Im Jahr darauf hatte ich dann wieder mehr Auftritte, wurde aber kaum für Gastspiele (vor allem in Stuttgart) freigestellt. Die Folge: Ich habe meinen Vertrag unter sehr unerfreulichen Umständen aufgelöst und war plötzlich bereits am Beginn meiner Karriere freischaffend tätig. Dabei wäre ich sehr gerne fest in Köln geblieben. Im Laufe der Jahre habe ich eine Form gefunden, die mir beide Möglichkeiten bietet, freischaffend und fest im Ensemble zu arbeiten. Bei meinem aktuellen Vertrag in Stuttgart, wo optimal geplant wird, habe ich genügend Freiraum für Gastspiele. Ich habe eigentlich immer eine Form gesucht, wo ich einerseits im geschützteren Raum eines Ensembles arbeiten, andererseits aber auch an anderen Häusern wichtige Erfahrungen sammeln kann.
Dabei spielen Dirigenten und Regisseure eine wichtige Rolle. Mit welchen haben Sie denn besonders gern zusammen gearbeitet? Wichtig beim Dirigenten ist, dass man sich gegenseitig zuhört. Wenn ich in der Probenatmosphäre den Eindruck habe, wir hier oben auf der Bühne machen etwas, und unten im Orchestergraben rührt jemand in der Musik herum, stört mich das immer wahnsinnig. Wir haben doch nur diese eine Lebenszeit, und Arbeitszeit ist Lebenszeit. Deshalb sollten wir uns bemühen, diese Zeit sinnvoll zu nutzen, sinnfällig zu machen. Und die Magie entsteht erst, wenn wir uns gegenseitig wirklich zuhören. Dabei muss der Dirigent vom Pult aus in der Szene mit agieren. Nahezu perfekt verwirklicht das für mich Kirill Petrenko, aber natürlich auch Sylvain Cambreling hier in Stuttgart. Leuchttürme im Regiebereich waren für mich natürlich Hans Neuenfels, aber auch Nicolas Brieger oder Jossi Wieler & Sergio Morabito. Nicht zu vergessen die wunderbare Arbeit mit Kirill Serebrennikov in der Stuttgarter Salome.

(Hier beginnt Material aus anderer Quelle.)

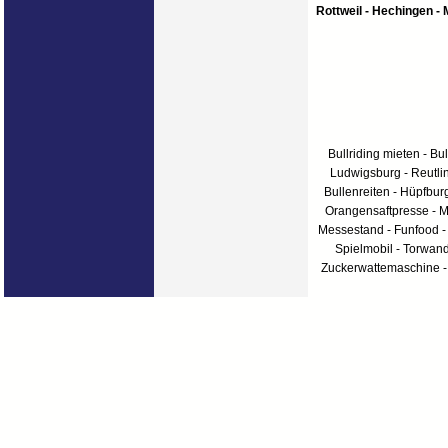
Rottweil - Hechingen -
Bullriding mieten - Bul
Ludwigsburg - Reutlin
Bullenreiten - Hüpfbur
Orangensaftpresse - Me
Messestand - Funfood -
Spielmobil - Torwan
Zuckerwattemaschine - 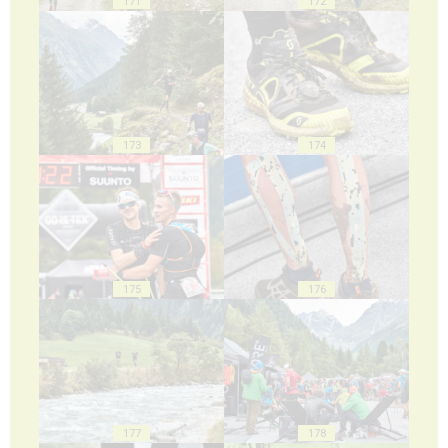
171
172
173
174
175
176
177
178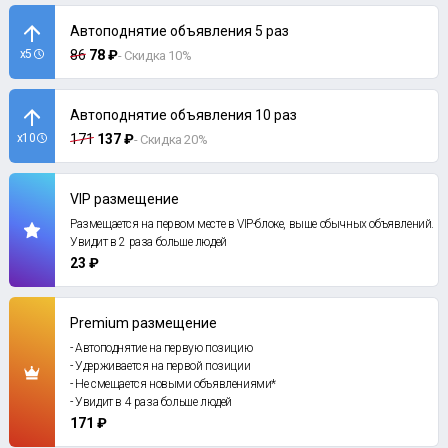
Автоподнятие объявления 5 раз
x5
86
78 ₽
- Скидка 10%
Автоподнятие объявления 10 раз
x10
171
137 ₽
- Скидка 20%
VIP размещение
Размещается на первом месте в VIP-блоке, выше обычных объявлений.
Увидит в 2 раза больше людей
23 ₽
Premium размещение
- Автоподнятие на первую позицию
- Удерживается на первой позиции
- Не смещается новыми объявлениями*
- Увидит в 4 раза больше людей
171 ₽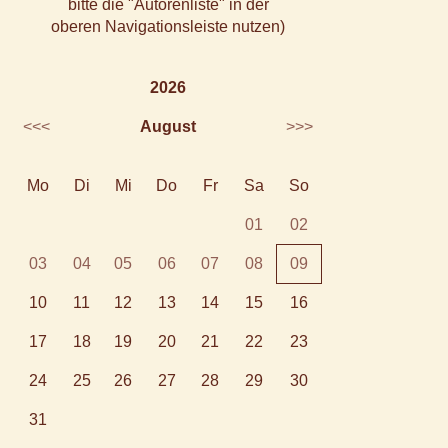
bitte die "Autorenliste" in der
oberen Navigationsleiste nutzen)
2026
<<<
August
>>>
Mo
Di
Mi
Do
Fr
Sa
So
01
02
03
04
05
06
07
08
09
10
11
12
13
14
15
16
17
18
19
20
21
22
23
24
25
26
27
28
29
30
31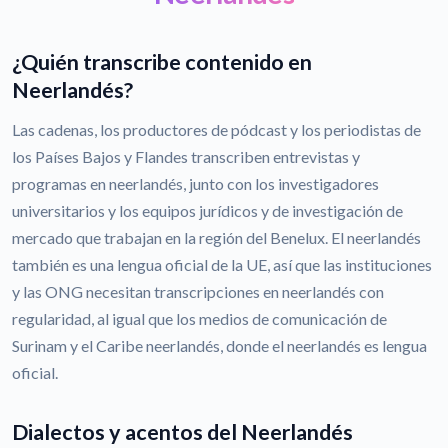
¿Quién transcribe contenido en
Neerlandés?
Las cadenas, los productores de pódcast y los periodistas de
los Países Bajos y Flandes transcriben entrevistas y
programas en neerlandés, junto con los investigadores
universitarios y los equipos jurídicos y de investigación de
mercado que trabajan en la región del Benelux. El neerlandés
también es una lengua oficial de la UE, así que las instituciones
y las ONG necesitan transcripciones en neerlandés con
regularidad, al igual que los medios de comunicación de
Surinam y el Caribe neerlandés, donde el neerlandés es lengua
oficial.
Dialectos y acentos del Neerlandés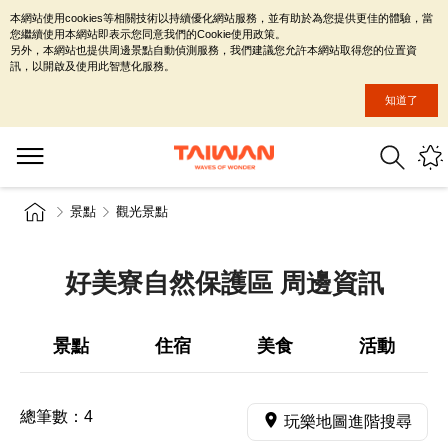
本網站使用cookies等相關技術以持續優化網站服務，並有助於為您提供更佳的體驗，當
您繼續使用本網站即表示您同意我們的Cookie使用政策。
另外，本網站也提供周邊景點自動偵測服務，我們建議您允許本網站取得您的位置資
訊，以開啟及使用此智慧化服務。
知道了
景點
觀光景點
好美寮自然保護區 周邊資訊
景點
住宿
美食
活動
總筆數：
4
玩樂地圖進階搜尋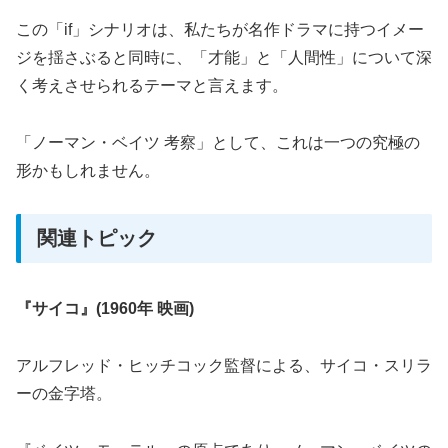
この「if」シナリオは、私たちが名作ドラマに持つイメー
ジを揺さぶると同時に、「才能」と「人間性」について深
く考えさせられるテーマと言えます。
「ノーマン・ベイツ 考察」として、これは一つの究極の
形かもしれません。
関連トピック
『サイコ』(1960年 映画)
アルフレッド・ヒッチコック監督による、サイコ・スリラ
ーの金字塔。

Sie singen auch gerne Operette, haben sogar im vergangenen Jahr bei den lokalen Stauferfestspielen im baden-württembergischen Göppingen den Adam im Vogelhändler gesungen, bei dem nicht nur Ihre Frau, sondern auch Ihr jüngster Sohn Julius (7) mitgewirkt haben. Was reizt Sie an diesem Genre? Operette ist einfach faszinierend und bietet lyrischen Tenören ganz tolle, aber auch immens schwierige Traumpartien. Man muss hier eine gute Mischung finden zwischen der relativ tiefen Tessitura, die ein gewisses Gewicht verlangt, und der Kraft, die Stimme wieder nach oben zu führen. In dieser Musik stecken außerdem so viele Nuancen wie in einer Mozart-Arie oder in einem Schubert-Lied. Dazu kommt bei der Operette noch ein fast Dada-hafter Wortwitz. Damit kann man ungeheuer spielen. Bei meiner Abschlussprüfung an der Stuttgarter Musikhochschule habe ich „Schatz, ich bitt´ dich, komm heut´ Nacht“ aus Lehárs Frasquita gesungen. Operette war schon immer ein Teil meiner stimmlichen Entwicklung.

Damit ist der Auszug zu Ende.